Publication year - 2007
Publication title -
genesis
Language(s) - English
Resource type - Journals
SCImago Journal Rank - 1.093
H-Index - 110
eISSN - 1526-968X
pISSN - 1526-954X
DOI - 10.1002/dvg.20271
Subject(s) - tsc2 , tsc1 , conditional gene knockout , allele , biology , null allele , tuberous sclerosis , gene targeting , homologous recombination , transgene , genetically modified mouse , gene knockout , gene , knockout mouse , cancer research , genetics , pathology , medicine , phenotype , pi3k/akt/mtor pathway , apoptosis
Tuberous sclerosis complex (TSC) is an autosomal dominant disorder caused by mutations in the TSC1 or TSC2 gene. Patients afflicted with TSC develop tumors in various organ systems, but cerebral pathology is particularly severe. Conventional gene disruption of the Tsc1 or Tsc2 gene in mice cause limited central nervous system pathology. Homozygous deletion of either gene causes midgestation lethality.

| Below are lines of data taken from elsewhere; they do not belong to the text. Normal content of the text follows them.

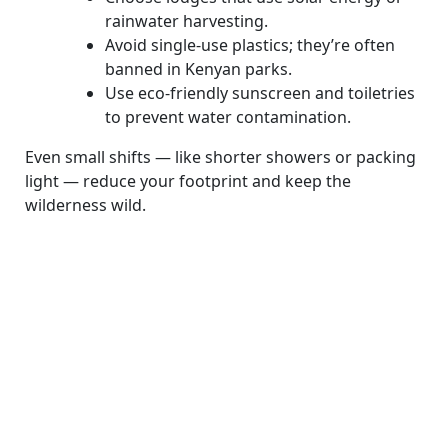
rainwater harvesting.
Avoid single-use plastics; they’re often
banned in Kenyan parks.
Use eco-friendly sunscreen and toiletries
to prevent water contamination.
Even small shifts — like shorter showers or packing
light — reduce your footprint and keep the
wilderness wild.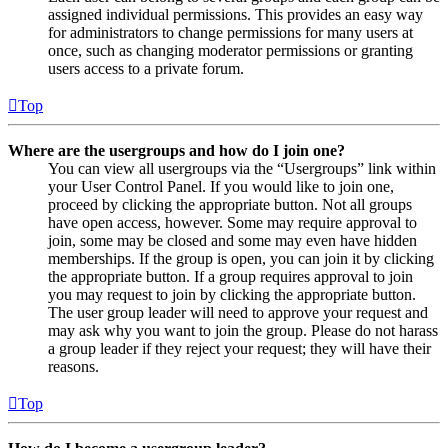
assigned individual permissions. This provides an easy way
for administrators to change permissions for many users at
once, such as changing moderator permissions or granting
users access to a private forum.
Top
Where are the usergroups and how do I join one?
You can view all usergroups via the “Usergroups” link within
your User Control Panel. If you would like to join one,
proceed by clicking the appropriate button. Not all groups
have open access, however. Some may require approval to
join, some may be closed and some may even have hidden
memberships. If the group is open, you can join it by clicking
the appropriate button. If a group requires approval to join
you may request to join by clicking the appropriate button.
The user group leader will need to approve your request and
may ask why you want to join the group. Please do not harass
a group leader if they reject your request; they will have their
reasons.
Top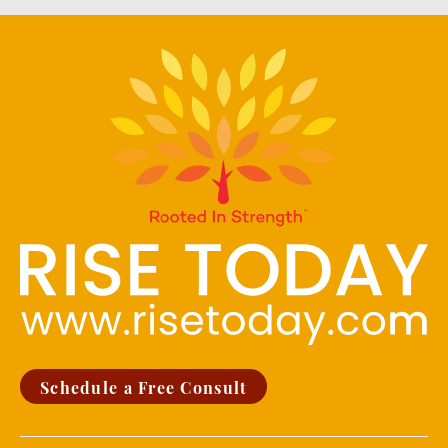
Schedule a Free Consult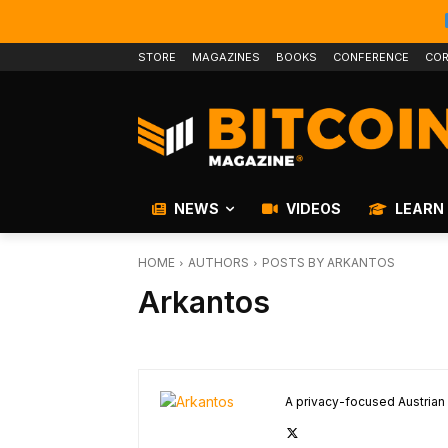
STORE
MAGAZINES
BOOKS
CONFERENCE
COR
NEWS
VIDEOS
LEARN
HOME
AUTHORS
POSTS BY ARKANTOS
Arkantos
A privacy-focused Austrian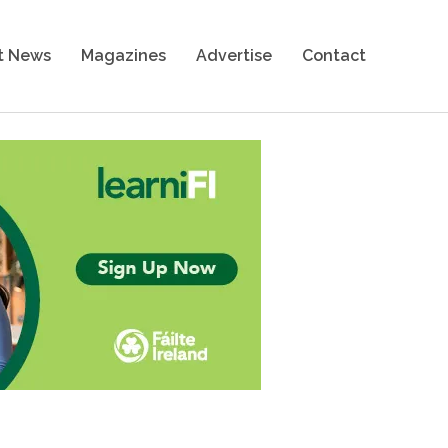
t News
Magazines
Advertise
Contact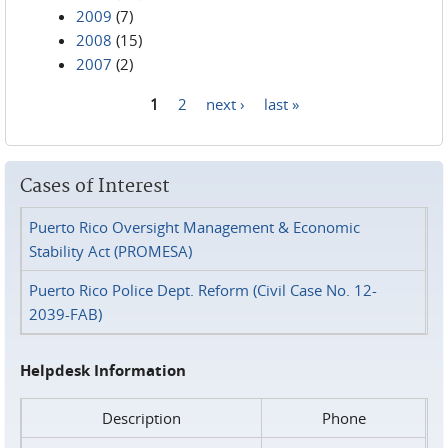
2009
(7)
2008
(15)
2007
(2)
1
2
next ›
last »
Pages
Cases of Interest
Puerto Rico Oversight Management & Economic
Stability Act (PROMESA)
Puerto Rico Police Dept. Reform (Civil Case No. 12-
2039-FAB)
Helpdesk Information
Description
Phone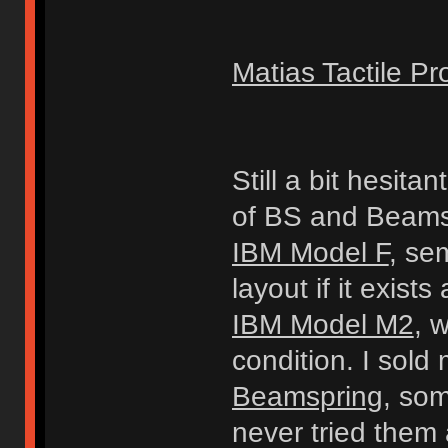
Matias Tactile Pr
Still a bit hesita
of BS and Beams
IBM Model F
, se
layout if it exists
IBM Model M2
, 
condition. I sold 
Beamspring
, so
never tried them 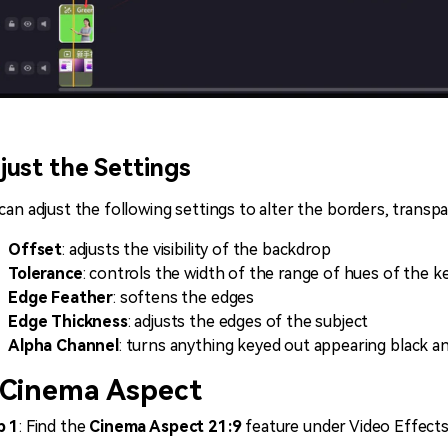
just the Settings
can adjust the following settings to alter the borders, trans
Offset
: adjusts the visibility of the backdrop
Tolerance
: controls the width of the range of hues of the k
Edge Feather
: softens the edges
Edge Thickness
: adjusts the edges of the subject
Alpha Channel
: turns anything keyed out appearing black a
 Cinema Aspect
p 1
: Find the
Cinema Aspect 21:9
feature under Video Effect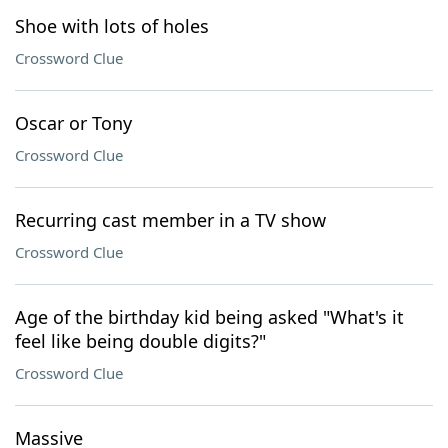
Shoe with lots of holes
Crossword Clue
Oscar or Tony
Crossword Clue
Recurring cast member in a TV show
Crossword Clue
Age of the birthday kid being asked "What's it
feel like being double digits?"
Crossword Clue
Massive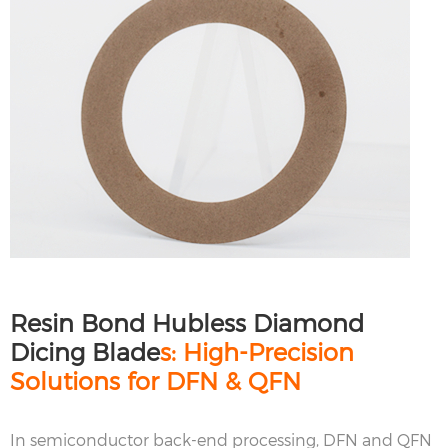
Resin Bond Hubless Diamond
Dicing Blade
s: High-Precision
Solutions for DFN & QFN
In semiconductor back-end processing, DFN and QFN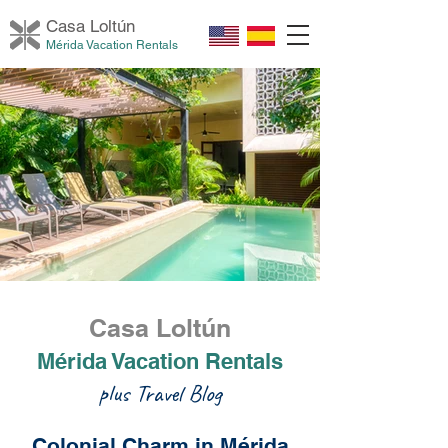
Casa Loltú
n
Mérida Vacation Rentals
Casa Loltún
Mérida Vacation Rentals
plus Travel Blog
Colonial Charm in Mérida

To circumvent the homozygous lethality of the conventional Tsc2 knockout we have generated a conditional allele of the Tsc2 gene by homologous recombination in mouse ES cells. The homozygous Tsc2 flox/flox mice are identical to wildtype in many organs typically affected by TSC, especially the brain. Using this Tsc2 flox allele we have generated a null allele using Cre recombination. This allele will be useful in investigating TSC pathology with appropriate cell and organ specific Cre‐transgenic mice. genesis 45:101–106, 2007. © 2007 Wiley‐Liss, Inc.